══ Input data

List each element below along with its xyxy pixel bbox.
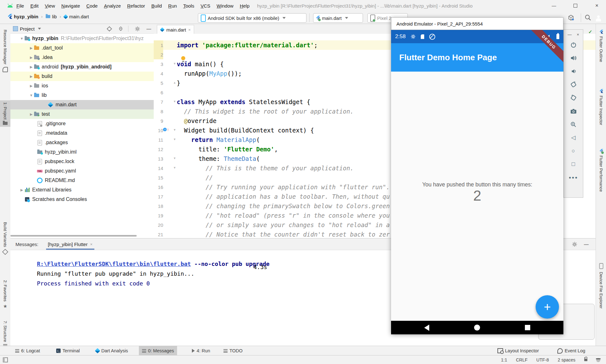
- emulator-back-icon[interactable]: ◁: [564, 131, 583, 144]
- caret-position[interactable]: 1:1: [501, 357, 507, 362]
- breadcrumb-lib[interactable]: lib: [52, 14, 57, 19]
- emulator-title-bar[interactable]: Android Emulator - Pixel_2_API_29:5554: [391, 17, 563, 30]
- menu-edit[interactable]: Edit: [27, 1, 42, 11]
- menu-help[interactable]: Help: [237, 1, 253, 11]
- toolwindow-messages-active[interactable]: 0: Messages: [139, 346, 177, 355]
- rotate-left-icon[interactable]: [564, 78, 583, 91]
- overriding-method-icon[interactable]: o: [163, 128, 167, 131]
- close-tab-icon[interactable]: ×: [90, 242, 92, 247]
- tree-row-pubspec-yaml[interactable]: YML pubspec.yaml: [10, 166, 154, 176]
- toolwindow-todo[interactable]: TODO: [220, 346, 246, 355]
- line-separator[interactable]: CRLF: [516, 357, 528, 362]
- sdk-update-icon[interactable]: [567, 15, 575, 21]
- more-options-icon[interactable]: ●●●: [564, 171, 583, 184]
- tree-row-idea[interactable]: ▶ .idea: [10, 53, 154, 62]
- rotate-right-icon[interactable]: [564, 91, 583, 104]
- stripe-build-variants[interactable]: Build Variants: [0, 220, 10, 256]
- nav-overview-icon[interactable]: [525, 325, 530, 330]
- maximize-window-icon[interactable]: [571, 2, 579, 9]
- emulator-home-icon[interactable]: ○: [564, 144, 583, 157]
- menu-window[interactable]: Window: [213, 1, 236, 11]
- hide-panel-icon[interactable]: —: [146, 26, 151, 32]
- toolwindow-layout-inspector[interactable]: Layout Inspector: [494, 346, 542, 355]
- nav-back-icon[interactable]: [424, 325, 429, 331]
- chevron-collapsed-icon[interactable]: ▶: [29, 46, 34, 50]
- tree-row-packages[interactable]: .packages: [10, 138, 154, 147]
- chevron-collapsed-icon[interactable]: ▶: [29, 74, 34, 79]
- tree-row-dart-tool[interactable]: ▶ .dart_tool: [10, 43, 154, 53]
- emulator-close-icon[interactable]: ×: [577, 32, 579, 37]
- menu-code[interactable]: Code: [83, 1, 101, 11]
- highlighting-level-icon[interactable]: [596, 358, 600, 362]
- stripe-resource-manager[interactable]: Resource Manager: [0, 28, 10, 74]
- stripe-flutter-outline[interactable]: Flutter Outline: [596, 28, 606, 64]
- chevron-collapsed-icon[interactable]: ▶: [29, 112, 34, 116]
- menu-vcs[interactable]: VCS: [197, 1, 213, 11]
- run-config-dropdown[interactable]: main.dart: [313, 13, 363, 23]
- horizontal-scrollbar[interactable]: [10, 235, 137, 237]
- menu-build[interactable]: Build: [148, 1, 165, 11]
- tree-row-root[interactable]: ▼ hyzp_yibin R:\FlutterProject\FlutterPr…: [10, 34, 154, 43]
- menu-refactor[interactable]: Refactor: [124, 1, 148, 11]
- messages-flutter-tab[interactable]: [hyzp_yibin] Flutter ×: [46, 238, 94, 250]
- menu-analyze[interactable]: Analyze: [101, 1, 124, 11]
- emulator-overview-icon[interactable]: □: [564, 157, 583, 171]
- hide-panel-icon[interactable]: —: [584, 242, 589, 247]
- tree-row-external-libraries[interactable]: ▶ External Libraries: [10, 185, 154, 195]
- breadcrumb-project[interactable]: hyzp_yibin: [14, 14, 39, 19]
- emulator-minimize-icon[interactable]: —: [567, 32, 572, 37]
- chevron-collapsed-icon[interactable]: ▶: [29, 56, 34, 60]
- power-icon[interactable]: [564, 38, 583, 51]
- close-tab-icon[interactable]: ×: [188, 27, 191, 32]
- device-selector-dropdown[interactable]: Android SDK built for x86 (mobile): [198, 13, 306, 23]
- toolwindow-run[interactable]: 4: Run: [189, 346, 213, 355]
- fold-marker-icon[interactable]: ▾: [174, 138, 175, 141]
- volume-down-icon[interactable]: [564, 65, 583, 78]
- tree-row-main-dart-selected[interactable]: main.dart: [10, 100, 154, 109]
- emulator-screen[interactable]: 2:58 DEBUG Flutter Demo Home Page You ha…: [391, 30, 563, 334]
- locate-file-icon[interactable]: [107, 26, 112, 32]
- tree-row-build[interactable]: ▶ build: [10, 72, 154, 81]
- chevron-expanded-icon[interactable]: ▼: [19, 37, 24, 40]
- tab-main-dart[interactable]: main.dart ×: [157, 25, 194, 34]
- stripe-project[interactable]: 1: Project: [0, 100, 10, 127]
- tree-row-android[interactable]: ▶ android [hyzp_yibin_android]: [10, 62, 154, 72]
- fold-marker-icon[interactable]: ▴: [174, 81, 175, 84]
- tree-row-pubspec-lock[interactable]: pubspec.lock: [10, 157, 154, 166]
- chevron-collapsed-icon[interactable]: ▶: [29, 84, 34, 88]
- inspections-ok-icon[interactable]: ✓: [588, 29, 592, 35]
- readonly-lock-icon[interactable]: [584, 359, 587, 361]
- chevron-expanded-icon[interactable]: ▼: [29, 93, 34, 97]
- settings-gear-icon[interactable]: [135, 26, 140, 32]
- settings-gear-icon[interactable]: [572, 242, 577, 247]
- screenshot-camera-icon[interactable]: [564, 104, 583, 118]
- chevron-collapsed-icon[interactable]: ▶: [19, 188, 24, 192]
- menu-view[interactable]: View: [42, 1, 58, 11]
- fold-marker-icon[interactable]: ▾: [174, 156, 175, 160]
- stripe-structure[interactable]: 7: Structure: [0, 319, 10, 349]
- minimize-window-icon[interactable]: —: [550, 2, 558, 9]
- toolwindow-logcat[interactable]: 6: Logcat: [12, 346, 43, 355]
- breadcrumb-file[interactable]: main.dart: [69, 14, 89, 19]
- fold-marker-icon[interactable]: ▾: [174, 128, 175, 132]
- tree-row-test[interactable]: ▶ test: [10, 109, 154, 119]
- chevron-down-icon[interactable]: [38, 28, 41, 30]
- search-icon[interactable]: [585, 14, 591, 21]
- tree-row-gitignore[interactable]: .gitignore: [10, 119, 154, 128]
- tree-row-metadata[interactable]: .metadata: [10, 128, 154, 138]
- menu-navigate[interactable]: Navigate: [58, 1, 83, 11]
- nav-home-icon[interactable]: [474, 325, 480, 331]
- stripe-favorites[interactable]: 2: Favorites ★: [0, 278, 10, 310]
- toolwindow-event-log[interactable]: Event Log: [554, 346, 588, 355]
- toolwindow-dart-analysis[interactable]: Dart Analysis: [92, 346, 131, 355]
- file-encoding[interactable]: UTF-8: [536, 357, 549, 362]
- fold-marker-icon[interactable]: ▾: [174, 100, 175, 103]
- tree-row-scratches[interactable]: > Scratches and Consoles: [10, 195, 154, 204]
- menu-tools[interactable]: Tools: [180, 1, 197, 11]
- toolwindow-terminal[interactable]: >_ Terminal: [53, 346, 83, 355]
- stripe-device-file-explorer[interactable]: Device File Explorer: [596, 261, 606, 310]
- tree-row-iml[interactable]: hyzp_yibin.iml: [10, 147, 154, 157]
- tree-row-ios[interactable]: ▶ ios: [10, 81, 154, 91]
- stripe-flutter-inspector[interactable]: Flutter Inspector: [596, 87, 606, 127]
- zoom-icon[interactable]: [564, 118, 583, 131]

════

- **Problem to work on**
Work out how many lines of the records contain "marker", and reply with the number alone.

- **Answer to this problem**
5